EA: How important is domain knowledge to detect network attacks for applications such as industrial control or IoT?

PP: We would be foolish to envision that we will be able to replace domain experts with AI. Whether our focus is on protecting systems that control industrial organizations and critical infrastructure networks, or on the nefarious activities that involve millions of vulnerable IoT devices, domain knowledge will remain essential, so long as the software for the control is written by humans. Just as domain knowledge is paramount for finding bugs in software, recognizing how they can become vulnerabilities when used for nefarious activities, and ultimately exploiting them for specific attacks, it is also essential for reverse-engineering bugs from an observed attack. While AI is ill-suited for these tasks, domain experts excel in them.

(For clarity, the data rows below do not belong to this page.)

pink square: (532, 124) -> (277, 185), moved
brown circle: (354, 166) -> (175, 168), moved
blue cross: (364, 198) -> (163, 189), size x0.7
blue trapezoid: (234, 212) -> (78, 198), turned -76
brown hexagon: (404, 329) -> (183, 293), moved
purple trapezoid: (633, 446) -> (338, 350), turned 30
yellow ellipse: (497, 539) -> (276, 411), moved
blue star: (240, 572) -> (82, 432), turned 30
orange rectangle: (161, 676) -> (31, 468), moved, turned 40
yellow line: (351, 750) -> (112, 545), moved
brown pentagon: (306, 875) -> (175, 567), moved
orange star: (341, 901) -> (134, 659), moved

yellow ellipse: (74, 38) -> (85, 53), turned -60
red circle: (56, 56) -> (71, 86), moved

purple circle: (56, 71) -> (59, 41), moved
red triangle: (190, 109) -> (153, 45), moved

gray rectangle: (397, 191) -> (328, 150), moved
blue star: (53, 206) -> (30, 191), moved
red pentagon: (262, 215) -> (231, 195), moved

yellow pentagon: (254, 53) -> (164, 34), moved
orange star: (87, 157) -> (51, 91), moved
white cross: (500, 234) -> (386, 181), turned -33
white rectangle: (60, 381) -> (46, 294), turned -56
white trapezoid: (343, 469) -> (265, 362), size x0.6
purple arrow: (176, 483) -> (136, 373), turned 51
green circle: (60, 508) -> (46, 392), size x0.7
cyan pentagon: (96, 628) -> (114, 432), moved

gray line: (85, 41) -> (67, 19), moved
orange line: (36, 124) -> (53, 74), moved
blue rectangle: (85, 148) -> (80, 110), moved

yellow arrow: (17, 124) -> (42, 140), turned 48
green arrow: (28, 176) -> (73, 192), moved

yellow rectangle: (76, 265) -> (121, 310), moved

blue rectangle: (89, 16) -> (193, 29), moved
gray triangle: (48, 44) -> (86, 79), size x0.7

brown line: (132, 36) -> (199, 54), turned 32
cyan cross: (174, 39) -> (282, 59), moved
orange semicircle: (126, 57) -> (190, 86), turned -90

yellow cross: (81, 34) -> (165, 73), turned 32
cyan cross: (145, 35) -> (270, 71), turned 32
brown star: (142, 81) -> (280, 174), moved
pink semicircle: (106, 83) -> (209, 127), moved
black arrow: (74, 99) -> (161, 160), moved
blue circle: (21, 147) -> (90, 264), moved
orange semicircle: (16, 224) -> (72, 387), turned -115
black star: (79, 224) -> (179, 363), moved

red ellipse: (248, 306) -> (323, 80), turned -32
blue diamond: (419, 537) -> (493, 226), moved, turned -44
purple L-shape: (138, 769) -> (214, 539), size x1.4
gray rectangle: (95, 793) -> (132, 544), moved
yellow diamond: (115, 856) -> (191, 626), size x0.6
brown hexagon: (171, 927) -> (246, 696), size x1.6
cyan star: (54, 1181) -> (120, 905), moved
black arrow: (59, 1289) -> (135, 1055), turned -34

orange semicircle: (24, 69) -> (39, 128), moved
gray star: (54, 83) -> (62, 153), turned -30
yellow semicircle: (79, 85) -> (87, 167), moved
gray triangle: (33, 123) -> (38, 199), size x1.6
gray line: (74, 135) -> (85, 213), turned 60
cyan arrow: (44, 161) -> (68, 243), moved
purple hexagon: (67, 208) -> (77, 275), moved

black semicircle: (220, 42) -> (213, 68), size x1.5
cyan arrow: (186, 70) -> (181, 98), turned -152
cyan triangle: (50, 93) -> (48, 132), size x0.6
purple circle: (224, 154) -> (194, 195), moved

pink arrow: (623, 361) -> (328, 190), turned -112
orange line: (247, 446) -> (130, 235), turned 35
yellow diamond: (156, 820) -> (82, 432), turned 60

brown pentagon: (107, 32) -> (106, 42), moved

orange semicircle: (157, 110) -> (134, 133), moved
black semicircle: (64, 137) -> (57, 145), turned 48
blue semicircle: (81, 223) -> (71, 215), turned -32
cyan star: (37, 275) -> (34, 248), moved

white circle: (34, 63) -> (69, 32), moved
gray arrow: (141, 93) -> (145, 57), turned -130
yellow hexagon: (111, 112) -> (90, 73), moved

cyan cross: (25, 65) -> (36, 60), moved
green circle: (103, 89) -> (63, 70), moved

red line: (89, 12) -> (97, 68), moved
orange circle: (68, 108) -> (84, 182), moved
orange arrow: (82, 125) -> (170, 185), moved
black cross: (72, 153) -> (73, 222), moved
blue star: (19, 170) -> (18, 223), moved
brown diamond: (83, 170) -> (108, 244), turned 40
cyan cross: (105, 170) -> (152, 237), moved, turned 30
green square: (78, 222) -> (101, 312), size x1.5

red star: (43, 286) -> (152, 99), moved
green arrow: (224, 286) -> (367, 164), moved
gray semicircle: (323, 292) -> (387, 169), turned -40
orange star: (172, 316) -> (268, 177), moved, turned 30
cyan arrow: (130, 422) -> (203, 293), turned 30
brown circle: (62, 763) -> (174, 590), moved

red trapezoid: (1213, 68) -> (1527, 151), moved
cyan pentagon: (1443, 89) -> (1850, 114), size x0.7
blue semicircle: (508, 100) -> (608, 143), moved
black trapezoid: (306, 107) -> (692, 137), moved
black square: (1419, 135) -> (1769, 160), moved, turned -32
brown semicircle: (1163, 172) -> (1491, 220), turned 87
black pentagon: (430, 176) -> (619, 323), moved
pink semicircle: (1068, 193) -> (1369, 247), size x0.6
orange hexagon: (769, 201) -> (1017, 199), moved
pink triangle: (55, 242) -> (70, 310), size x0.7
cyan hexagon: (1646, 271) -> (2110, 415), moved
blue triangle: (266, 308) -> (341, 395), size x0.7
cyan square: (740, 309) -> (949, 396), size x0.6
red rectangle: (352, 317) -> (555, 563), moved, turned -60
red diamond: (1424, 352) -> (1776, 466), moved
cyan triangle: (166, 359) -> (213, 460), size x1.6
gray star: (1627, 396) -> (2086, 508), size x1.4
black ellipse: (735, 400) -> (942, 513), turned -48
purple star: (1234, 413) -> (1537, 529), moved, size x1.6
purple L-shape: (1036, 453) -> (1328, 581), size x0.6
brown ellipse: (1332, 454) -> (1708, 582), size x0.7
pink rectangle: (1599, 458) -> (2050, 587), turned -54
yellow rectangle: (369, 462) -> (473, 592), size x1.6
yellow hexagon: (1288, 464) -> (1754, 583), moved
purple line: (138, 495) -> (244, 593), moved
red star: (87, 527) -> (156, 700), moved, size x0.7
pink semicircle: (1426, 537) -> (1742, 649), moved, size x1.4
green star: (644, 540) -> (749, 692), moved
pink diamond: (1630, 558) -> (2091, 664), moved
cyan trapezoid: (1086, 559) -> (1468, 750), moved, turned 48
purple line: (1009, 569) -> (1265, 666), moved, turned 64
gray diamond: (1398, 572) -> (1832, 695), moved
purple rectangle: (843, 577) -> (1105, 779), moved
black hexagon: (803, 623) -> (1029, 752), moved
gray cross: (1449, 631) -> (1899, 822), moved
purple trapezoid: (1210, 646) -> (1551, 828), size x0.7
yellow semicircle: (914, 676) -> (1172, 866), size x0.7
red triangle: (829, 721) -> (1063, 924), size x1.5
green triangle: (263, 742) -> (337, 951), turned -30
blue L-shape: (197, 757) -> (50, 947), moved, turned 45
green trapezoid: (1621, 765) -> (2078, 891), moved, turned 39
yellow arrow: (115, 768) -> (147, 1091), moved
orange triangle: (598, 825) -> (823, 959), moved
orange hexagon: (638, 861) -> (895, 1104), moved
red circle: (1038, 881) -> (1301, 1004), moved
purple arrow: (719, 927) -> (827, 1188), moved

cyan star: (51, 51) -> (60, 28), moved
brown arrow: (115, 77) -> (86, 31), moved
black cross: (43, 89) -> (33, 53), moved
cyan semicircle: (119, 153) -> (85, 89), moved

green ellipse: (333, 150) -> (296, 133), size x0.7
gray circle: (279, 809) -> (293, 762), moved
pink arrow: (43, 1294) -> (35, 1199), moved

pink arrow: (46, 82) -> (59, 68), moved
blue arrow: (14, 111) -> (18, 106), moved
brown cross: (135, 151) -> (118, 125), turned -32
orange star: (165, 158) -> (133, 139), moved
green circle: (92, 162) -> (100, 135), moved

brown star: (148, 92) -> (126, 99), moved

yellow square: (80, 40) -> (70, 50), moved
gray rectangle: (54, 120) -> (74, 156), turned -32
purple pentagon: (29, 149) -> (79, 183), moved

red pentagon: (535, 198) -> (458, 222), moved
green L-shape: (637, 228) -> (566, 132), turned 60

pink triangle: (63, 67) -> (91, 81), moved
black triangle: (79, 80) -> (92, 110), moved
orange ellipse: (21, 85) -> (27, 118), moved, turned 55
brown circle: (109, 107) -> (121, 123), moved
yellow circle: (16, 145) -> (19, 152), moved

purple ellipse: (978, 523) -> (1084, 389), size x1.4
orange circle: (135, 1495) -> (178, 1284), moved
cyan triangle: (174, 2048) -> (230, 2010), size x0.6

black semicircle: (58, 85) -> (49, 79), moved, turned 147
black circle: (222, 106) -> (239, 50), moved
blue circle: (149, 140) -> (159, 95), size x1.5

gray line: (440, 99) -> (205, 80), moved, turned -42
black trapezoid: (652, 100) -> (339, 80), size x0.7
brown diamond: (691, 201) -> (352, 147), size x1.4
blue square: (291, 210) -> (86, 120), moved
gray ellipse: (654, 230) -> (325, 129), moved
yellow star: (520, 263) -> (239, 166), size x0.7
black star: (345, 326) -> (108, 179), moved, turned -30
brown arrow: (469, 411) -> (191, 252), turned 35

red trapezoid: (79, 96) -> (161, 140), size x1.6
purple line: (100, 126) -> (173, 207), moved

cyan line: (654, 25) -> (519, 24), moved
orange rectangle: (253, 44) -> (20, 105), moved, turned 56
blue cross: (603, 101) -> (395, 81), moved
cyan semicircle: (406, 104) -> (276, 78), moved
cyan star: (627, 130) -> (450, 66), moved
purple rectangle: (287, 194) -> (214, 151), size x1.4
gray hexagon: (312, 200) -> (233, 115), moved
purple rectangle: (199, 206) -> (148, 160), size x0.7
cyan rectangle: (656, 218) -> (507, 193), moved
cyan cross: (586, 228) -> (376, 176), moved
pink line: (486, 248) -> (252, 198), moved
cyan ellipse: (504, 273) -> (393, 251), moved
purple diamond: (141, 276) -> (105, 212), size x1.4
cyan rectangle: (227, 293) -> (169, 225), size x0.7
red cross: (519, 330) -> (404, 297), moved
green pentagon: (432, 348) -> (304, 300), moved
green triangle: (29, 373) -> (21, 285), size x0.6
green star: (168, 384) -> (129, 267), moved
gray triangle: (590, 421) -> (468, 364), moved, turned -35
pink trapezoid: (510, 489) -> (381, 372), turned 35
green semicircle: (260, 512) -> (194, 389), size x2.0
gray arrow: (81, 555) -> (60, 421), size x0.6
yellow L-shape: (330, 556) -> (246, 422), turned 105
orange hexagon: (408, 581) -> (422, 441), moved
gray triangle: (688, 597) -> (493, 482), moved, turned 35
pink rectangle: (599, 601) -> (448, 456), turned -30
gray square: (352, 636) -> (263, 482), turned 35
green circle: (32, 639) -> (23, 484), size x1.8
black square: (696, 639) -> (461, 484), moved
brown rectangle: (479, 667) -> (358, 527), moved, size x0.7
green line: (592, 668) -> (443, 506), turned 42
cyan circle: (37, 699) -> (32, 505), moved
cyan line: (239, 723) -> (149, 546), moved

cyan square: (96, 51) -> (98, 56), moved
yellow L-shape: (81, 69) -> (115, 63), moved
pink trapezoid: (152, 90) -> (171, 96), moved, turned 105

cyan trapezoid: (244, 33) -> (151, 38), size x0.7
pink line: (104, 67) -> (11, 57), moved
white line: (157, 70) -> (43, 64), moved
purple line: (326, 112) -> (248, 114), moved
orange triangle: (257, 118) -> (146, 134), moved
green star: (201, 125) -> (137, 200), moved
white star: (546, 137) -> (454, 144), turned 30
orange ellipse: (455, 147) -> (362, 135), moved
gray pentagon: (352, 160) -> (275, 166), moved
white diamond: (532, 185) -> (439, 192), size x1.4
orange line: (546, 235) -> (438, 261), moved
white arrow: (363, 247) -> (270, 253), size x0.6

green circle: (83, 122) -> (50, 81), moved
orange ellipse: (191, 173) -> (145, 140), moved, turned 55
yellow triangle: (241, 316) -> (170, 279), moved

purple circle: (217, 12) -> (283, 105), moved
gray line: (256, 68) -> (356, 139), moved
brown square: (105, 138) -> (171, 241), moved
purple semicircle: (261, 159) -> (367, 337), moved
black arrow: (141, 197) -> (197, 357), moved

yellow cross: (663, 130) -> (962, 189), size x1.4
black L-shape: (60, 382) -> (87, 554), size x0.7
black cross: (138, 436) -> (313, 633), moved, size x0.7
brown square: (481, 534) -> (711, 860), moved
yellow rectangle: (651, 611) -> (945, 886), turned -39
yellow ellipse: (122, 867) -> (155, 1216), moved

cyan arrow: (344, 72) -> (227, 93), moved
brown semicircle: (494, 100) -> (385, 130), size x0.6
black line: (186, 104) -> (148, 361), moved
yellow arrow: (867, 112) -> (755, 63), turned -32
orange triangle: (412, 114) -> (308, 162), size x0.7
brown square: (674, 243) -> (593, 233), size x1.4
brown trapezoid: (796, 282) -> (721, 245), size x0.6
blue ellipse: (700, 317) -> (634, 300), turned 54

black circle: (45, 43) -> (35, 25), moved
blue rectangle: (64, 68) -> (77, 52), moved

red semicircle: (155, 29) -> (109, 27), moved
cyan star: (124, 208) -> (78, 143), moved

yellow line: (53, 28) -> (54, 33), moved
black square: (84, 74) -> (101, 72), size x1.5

At the same time, once the mechanisms underlying such unknowns are understood, the detection on future occurrences of the same types of attack in real-time can be left to AI after implementation of real-time analytic algorithms that mimic the steps used by the domain expert. It is in this sense that AI approaches can be expected to play a role in securing our networks against attacks. By automating tasks that are amenable to automation, we reap the benefits of AI by putting machine learning to work on problems where they reign supreme - namely, detecting known-bad activities with high confidence and preventing known-good activities from triggering false alarms. At the same time, this use of AI frees up domain experts to work where they excel, which is getting to know the unknowns in suspicious traffic. I believe the holy grail of cyber security - that is, the real-time detection and mitigation of nefarious activities - will continue to require human cyber security experts.